Ace is a programming language that tries to redefine the conventions of programming.

Why

All programming languages consists of two things: axioms, features in which the entire programming language is built upon. Without at least one built in feature, the language can not exist. Second are user defined functions and ways to define them. Technically it is possible to build programs without defining anything from the user, but the mental burden of keeping an accurate mental model of the program becomes near impossible without abstractions. Especially as the minimum complexity of a program increases.

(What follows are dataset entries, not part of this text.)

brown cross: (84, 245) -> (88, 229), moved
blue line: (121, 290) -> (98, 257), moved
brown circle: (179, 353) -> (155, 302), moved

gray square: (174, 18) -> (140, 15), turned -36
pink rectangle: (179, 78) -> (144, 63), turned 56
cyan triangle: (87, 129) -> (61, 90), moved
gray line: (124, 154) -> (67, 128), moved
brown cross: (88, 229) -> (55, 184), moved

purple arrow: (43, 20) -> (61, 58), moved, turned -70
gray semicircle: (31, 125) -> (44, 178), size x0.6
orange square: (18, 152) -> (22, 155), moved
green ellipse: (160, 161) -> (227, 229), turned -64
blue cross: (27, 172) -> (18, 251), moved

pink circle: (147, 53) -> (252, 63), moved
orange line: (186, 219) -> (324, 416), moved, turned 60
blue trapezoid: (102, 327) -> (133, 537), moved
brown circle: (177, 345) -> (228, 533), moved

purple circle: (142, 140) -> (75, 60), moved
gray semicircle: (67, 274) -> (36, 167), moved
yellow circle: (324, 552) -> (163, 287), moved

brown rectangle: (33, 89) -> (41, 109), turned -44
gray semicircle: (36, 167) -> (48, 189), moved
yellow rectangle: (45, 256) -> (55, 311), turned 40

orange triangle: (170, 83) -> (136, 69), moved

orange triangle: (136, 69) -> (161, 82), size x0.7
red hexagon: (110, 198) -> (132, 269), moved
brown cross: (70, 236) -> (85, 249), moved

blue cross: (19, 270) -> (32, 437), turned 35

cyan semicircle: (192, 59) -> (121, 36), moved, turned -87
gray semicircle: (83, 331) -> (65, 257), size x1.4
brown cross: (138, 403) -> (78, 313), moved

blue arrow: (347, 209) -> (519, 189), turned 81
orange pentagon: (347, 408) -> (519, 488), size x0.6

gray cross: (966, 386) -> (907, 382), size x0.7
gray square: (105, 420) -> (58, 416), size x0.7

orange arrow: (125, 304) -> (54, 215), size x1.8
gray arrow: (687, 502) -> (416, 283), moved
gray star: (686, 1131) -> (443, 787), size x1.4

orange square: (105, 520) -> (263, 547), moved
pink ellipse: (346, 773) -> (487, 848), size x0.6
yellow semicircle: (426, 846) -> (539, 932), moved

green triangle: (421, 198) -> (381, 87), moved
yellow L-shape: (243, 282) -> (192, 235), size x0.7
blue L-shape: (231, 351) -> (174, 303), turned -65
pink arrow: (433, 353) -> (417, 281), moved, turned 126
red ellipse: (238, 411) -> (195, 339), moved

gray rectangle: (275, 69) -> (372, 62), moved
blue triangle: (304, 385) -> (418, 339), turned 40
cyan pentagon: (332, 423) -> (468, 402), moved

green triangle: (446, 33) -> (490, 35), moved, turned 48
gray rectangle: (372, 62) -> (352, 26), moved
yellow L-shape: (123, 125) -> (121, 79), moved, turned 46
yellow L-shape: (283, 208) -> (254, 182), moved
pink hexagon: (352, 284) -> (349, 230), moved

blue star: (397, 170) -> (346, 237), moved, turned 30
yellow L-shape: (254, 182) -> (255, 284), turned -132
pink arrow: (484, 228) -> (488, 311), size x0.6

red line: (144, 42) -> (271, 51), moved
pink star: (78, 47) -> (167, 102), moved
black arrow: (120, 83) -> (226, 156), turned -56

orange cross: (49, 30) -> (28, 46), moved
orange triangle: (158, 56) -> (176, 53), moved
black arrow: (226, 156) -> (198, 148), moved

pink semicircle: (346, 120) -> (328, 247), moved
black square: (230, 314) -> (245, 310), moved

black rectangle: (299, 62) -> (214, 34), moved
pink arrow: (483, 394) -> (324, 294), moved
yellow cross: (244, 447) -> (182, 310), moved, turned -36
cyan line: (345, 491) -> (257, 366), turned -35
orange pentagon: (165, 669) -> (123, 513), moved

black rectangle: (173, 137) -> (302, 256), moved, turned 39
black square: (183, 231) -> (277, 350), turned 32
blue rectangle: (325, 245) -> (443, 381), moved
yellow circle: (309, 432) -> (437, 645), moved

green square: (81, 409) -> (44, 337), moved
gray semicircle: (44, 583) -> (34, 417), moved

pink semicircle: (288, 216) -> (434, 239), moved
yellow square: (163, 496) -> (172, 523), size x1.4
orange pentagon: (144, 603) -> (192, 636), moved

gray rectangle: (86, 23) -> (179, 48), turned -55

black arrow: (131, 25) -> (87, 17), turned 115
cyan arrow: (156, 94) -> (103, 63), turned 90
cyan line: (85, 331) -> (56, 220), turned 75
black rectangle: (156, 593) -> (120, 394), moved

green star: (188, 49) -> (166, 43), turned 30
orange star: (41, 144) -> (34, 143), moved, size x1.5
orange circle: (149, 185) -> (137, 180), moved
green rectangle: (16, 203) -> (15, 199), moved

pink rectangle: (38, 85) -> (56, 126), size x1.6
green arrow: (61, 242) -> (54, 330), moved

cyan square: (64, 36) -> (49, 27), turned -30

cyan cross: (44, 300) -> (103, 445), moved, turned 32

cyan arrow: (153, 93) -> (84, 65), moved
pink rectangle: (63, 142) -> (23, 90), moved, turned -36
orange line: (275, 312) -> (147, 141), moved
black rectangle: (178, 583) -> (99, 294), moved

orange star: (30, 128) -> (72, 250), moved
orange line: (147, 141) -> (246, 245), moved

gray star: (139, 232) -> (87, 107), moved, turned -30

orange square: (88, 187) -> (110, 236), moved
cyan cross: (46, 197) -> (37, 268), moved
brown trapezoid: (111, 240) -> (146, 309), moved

Ignoring the prospect of a standard library, every programming language has to decide what features or axioms to include into their language to be useful but it is also important to understand that adding new features has a cost in terms of complexity, ease of understanding syntax and compilation time. The unwise may assume that more is better, but this logic is fundamentally flawed as it is not possible to implement every feature to solve every possible problem so there needs to be a balance of features. Add useful ones and leave out others because it is deemed that their inclusion will raise the complexity to a level that is not justified by its potential utility.

Whats wrong with my programming language

Chances are you are using a language which is a derivative of C and more or less blindly follows C's syntax such as how numerical literals are expressed, the idea of an expression vs a statement and using {} () to denote control flow. C was designed to compile 1:1 to machine instructions and provided syntax that looked more like mathematical equations. Of course computers are more complex and provide control flow, i/o and mutability all of which programming languages have to handle so pure mathematics notation cannot be used. C provides operators to mutate and operate on primitive values, control flow statements such as if and while to conditionally run or re-run parts of the program. Primitive values such as chars, shorts, ints, longs, floats were added to map to values that the processor could directly execute on. All this was added and based upon the machine architecture of the time. All of it based on the architecture being compiled to. C is a higher level of abstraction on top of assembly, which differs from architecture to architecture. Now it is important to creating launguages and tools that are platform agnostic even if the tradeoff is speed. Unfortunantely, even higher level languages such as JavaScript have syntax that is purely defined from lower level details like the IEEE floating point number spec that defines all numbers, and most other systax being derived from lower level languages where their goals are completely different. ACE was designed from the ground up to think logically to help you build abstractions more powerful then is possible in all mainstream languages.

What ACE tries to do

ACE is a programming language which tries to abstract even the most basic ideas such as mutability, the concept of an integer, or a boolean. Backing these concepts behind programmer definable construct is ideal so that the programmer can choose case-by-case what features will best suit their project and what features can be left out. This is to avoid unnecessary complexity that will only aid in programmer confusion. To you it may not make sense to cry about the inclusion of a 32 bit integer being arbitrary, but this is about the idea. Try to apply it to the general. Suppose my boss comes in and tells me that my 64 bit integer has overflowed; unlikely but possible. Since integers are user defined, it is possible to drop in a 128 bit integer to be used without much code modification even if the programming language does not support a 128 bit value natively.

Syntax

ACE's syntax tries to be as simple as possible with the goal of abstractions being easily built upon these few but powerful tools.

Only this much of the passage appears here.